In court filings responding to Jamal's lawsuit, attorneys for Saks shockingly alleged that Jamal wasn't protected against discrimination under Title VII. The company's court filings also misgendered Jamal and argued that Saks wasn't bound by the nondiscrimination policy in its employee handbook, which includes gender identity.
In a landmark 2012 ruling, the federal Equal Employment Opportunity Commission found that job bias against transgender workers qualifies as sex discrimination under Title VII. And in 2014, Attorney General Eric Holder announced the U.S. Justice Department was taking the position that transgender employees are protected under Title VII.
Saks' anti-trans arguments prompted the Human Rights Campaign to suspend the company's score of 90 on the Corporate Equality Index.

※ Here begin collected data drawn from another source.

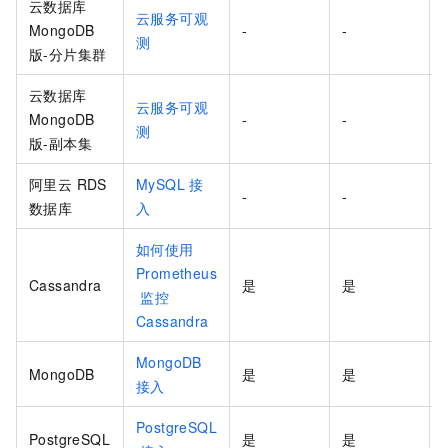
云数据库
云服务可观
MongoDB
-
-
测
版-分片集群
云数据库
云服务可观
MongoDB
-
-
测
版-副本集
阿里云 RDS
MySQL
接
-
-
数据库
入
如何使用
Prometheus
Cassandra
是
是
-
监控
Cassandra
MongoDB
MongoDB
是
是
-
接入
PostgreSQL
PostgreSQL
是
是
-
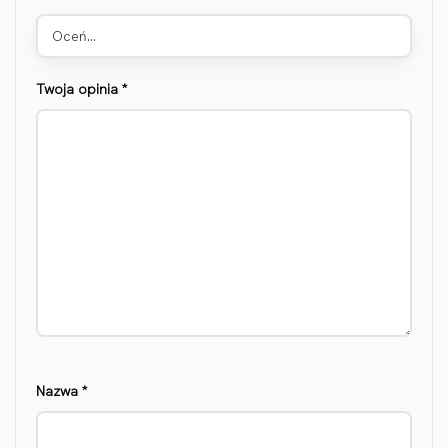
Oceń…
Twoja opinia
*
Nazwa
*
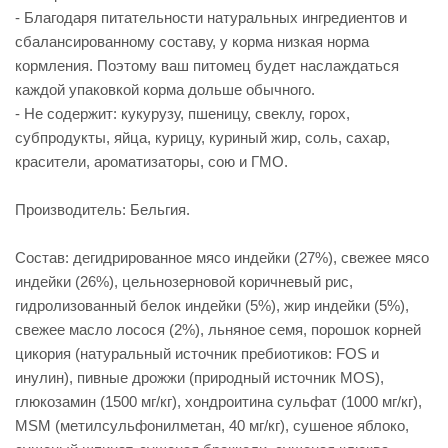
- Благодаря питательности натуральных ингредиентов и
сбалансированному составу, у корма низкая норма
кормления. Поэтому ваш питомец будет наслаждаться
каждой упаковкой корма дольше обычного.
- Не содержит: кукурузу, пшеницу, свеклу, горох,
субпродукты, яйца, курицу, куриный жир, соль, сахар,
красители, ароматизаторы, сою и ГМО.
Производитель: Бельгия.
Состав: дегидрированное мясо индейки (27%), свежее мясо
индейки (26%), цельнозерновой коричневый рис,
гидролизованный белок индейки (5%), жир индейки (5%),
свежее масло лосося (2%), льняное семя, порошок корней
цикория (натуральный источник пребиотиков: FOS и
инулин), пивные дрожжи (природный источник MOS),
глюкозамин (1500 мг/кг), хондроитина сульфат (1000 мг/кг),
MSM (метилсульфонилметан, 40 мг/кг), сушеное яблоко,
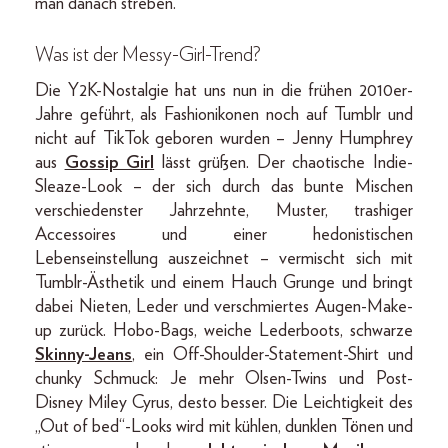
man danach streben.
Was ist der Messy-Girl-Trend?
Die Y2K-Nostalgie hat uns nun in die frühen 2010er-
Jahre geführt, als Fashionikonen noch auf Tumblr und
nicht auf TikTok geboren wurden – Jenny Humphrey
aus
Gossip Girl
lässt grüßen. Der chaotische Indie-
Sleaze-Look – der sich durch das bunte Mischen
verschiedenster Jahrzehnte, Muster, trashiger
Accessoires und einer hedonistischen
Lebenseinstellung auszeichnet – vermischt sich mit
Tumblr-Ästhetik und einem Hauch Grunge und bringt
dabei Nieten, Leder und verschmiertes Augen-Make-
up zurück. Hobo-Bags, weiche Lederboots, schwarze
Skinny-Jeans
, ein Off-Shoulder-Statement-Shirt und
chunky Schmuck: Je mehr Olsen-Twins und Post-
Disney Miley Cyrus, desto besser. Die Leichtigkeit des
„Out of bed“-Looks wird mit kühlen, dunklen Tönen und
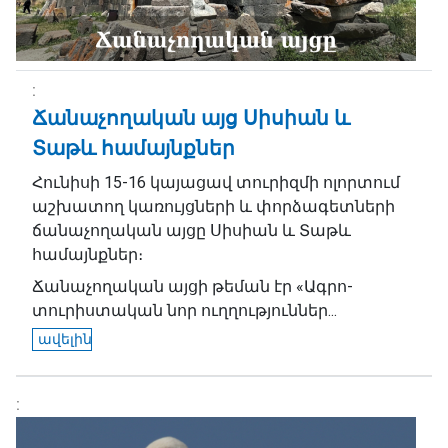
Ճանաչողական այց Սիսիան և
Տաթև համայնքներ
Հունիսի 15-16 կայացավ տուրիզմի ոլորտում
աշխատող կառույցների և փորձագետների
ճանաչողական այցը Սիսիան և Տաթև
համայնքներ։
Ճանաչողական այցի թեման էր «Ագրո-
տուրիստական նոր ուղղություններ...
ավելին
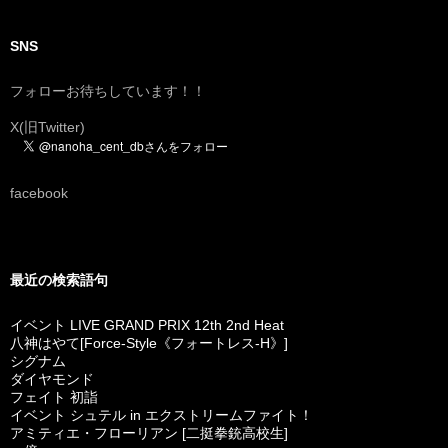
SNS
フォローお待ちしています！！
X(旧Twitter)
facebook
最近の検索語句
イベント LIVE GRAND PRIX 12th 2nd Heat
八神はやて[Force-Style《フォートレス-H》]
シグナム
ダイヤモンド
フェイト 初詣
イベント シュテル in エクストリームファイト！
アミティエ・フローリアン [二挺拳銃高校生]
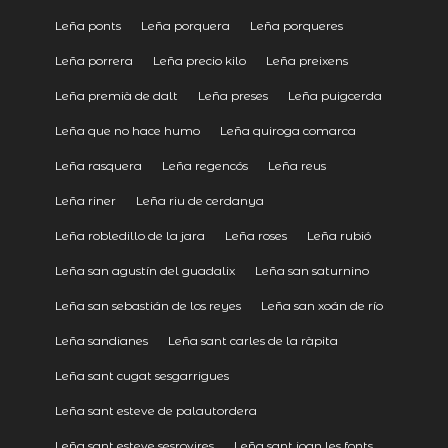
Leña ponts
Leña porquera
Leña porqueres
Leña porrera
Leña precio kilo
Leña preixens
Leña premià de dalt
Leña preses
Leña puigcerda
Leña que no hace humo
Leña quiroga comarca
Leña rasquera
Leña regencós
Leña reus
Leña riner
Leña riu de cerdanya
Leña robledillo de la jara
Leña roses
Leña rubió
Leña san agustín del guadalix
Leña san saturnino
Leña san sebastián de los reyes
Leña san xoán de río
Leña sandianes
Leña sant carles de la ràpita
Leña sant cugat sesgarrigues
Leña sant esteve de palautordera
Leña sant esteve sesrovires
Leña sant joan les fonts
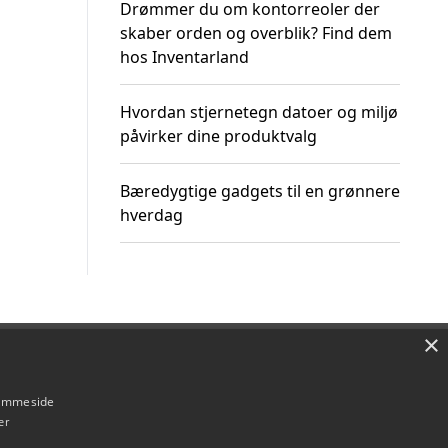
Drømmer du om kontorreoler der
skaber orden og overblik? Find dem
hos Inventarland
Hvordan stjernetegn datoer og miljø
påvirker dine produktvalg
Bæredygtige gadgets til en grønnere
hverdag
×
Om / kontakt
Blog
Betingelser
hjemmeside
er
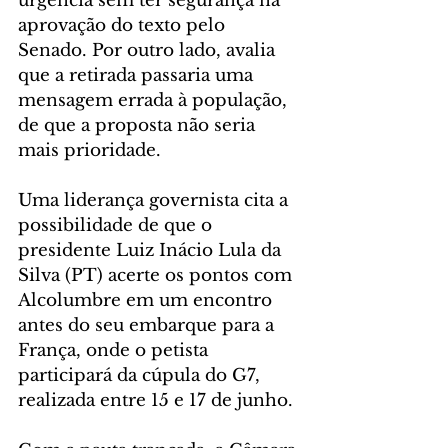
urgência sem ter segurança na 
aprovação do texto pelo 
Senado. Por outro lado, avalia 
que a retirada passaria uma 
mensagem errada à população, 
de que a proposta não seria 
mais prioridade.
Uma liderança governista cita a 
possibilidade de que o 
presidente Luiz Inácio Lula da 
Silva (PT) acerte os pontos com 
Alcolumbre em um encontro 
antes do seu embarque para a 
França, onde o petista 
participará da cúpula do G7, 
realizada entre 15 e 17 de junho.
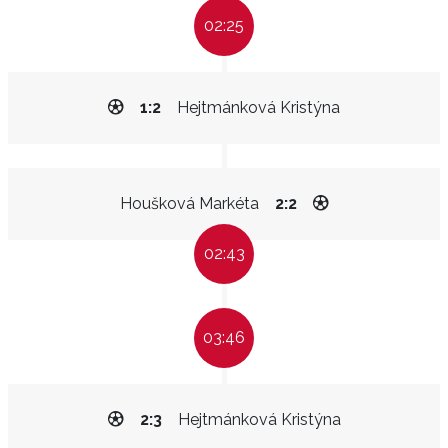
02:25
1:2
Hejtmánková Kristýna
Houšková Markéta
2:2
02:43
03:46
2:3
Hejtmánková Kristýna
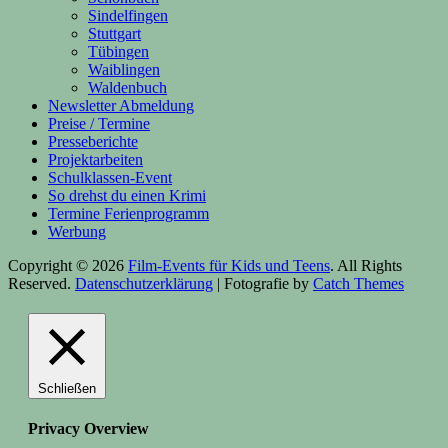
Sindelfingen
Stuttgart
Tübingen
Waiblingen
Waldenbuch
Newsletter Abmeldung
Preise / Termine
Presseberichte
Projektarbeiten
Schulklassen-Event
So drehst du einen Krimi
Termine Ferienprogramm
Werbung
Copyright © 2026
Film-Events für Kids und Teens
. All Rights
Reserved.
Datenschutzerklärung
| Fotografie by
Catch Themes
Scroll
Up
Schließen
Privacy Overview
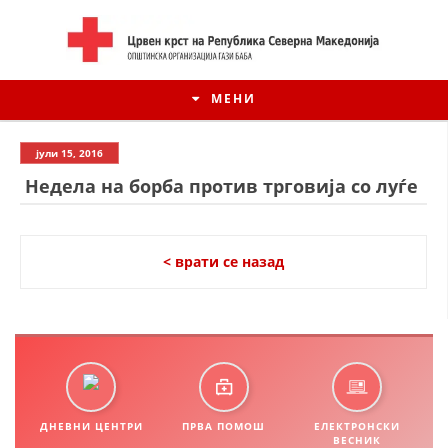
МЕНИ
јули 15, 2016
Недела на борба против трговија со луѓе
< врати се назад
ИСТОРИЈАТ НА ЦКРСМ
ИСТОРИЈАТ НА ДВИЖЕЊЕТО
ДНЕВНИ ЦЕНТРИ
ПРВА ПОМОШ
ЕЛЕКТРОНСКИ
ВЕСНИК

HRC later joined the National Center for Lesbian Rights in filing a brief in the case.
Also getting involved were New York Attorney General Eric Schneiderman and the Department of Justice. Finally, Saks relented and withdrew the motion in which it had argued transgender workers aren't protected under Title VII, saying the company would instead fight Jamal's lawsuit on the merits.
Six weeks later, Fortune Magazine reports that the case has settled:
On Wednesday, Jamal’s lawyers Jillian Weiss (above right) and Mitchell Katine filed a stipulation of dismissal of the case with prejudice. When asked about the terms of the settlement, Weiss told Fortune that the parties had amicably settled the lawsuit and they will have no further comments regarding the suit. Saks’ lawyer Michael Mitchell did not immediately return a request for comment.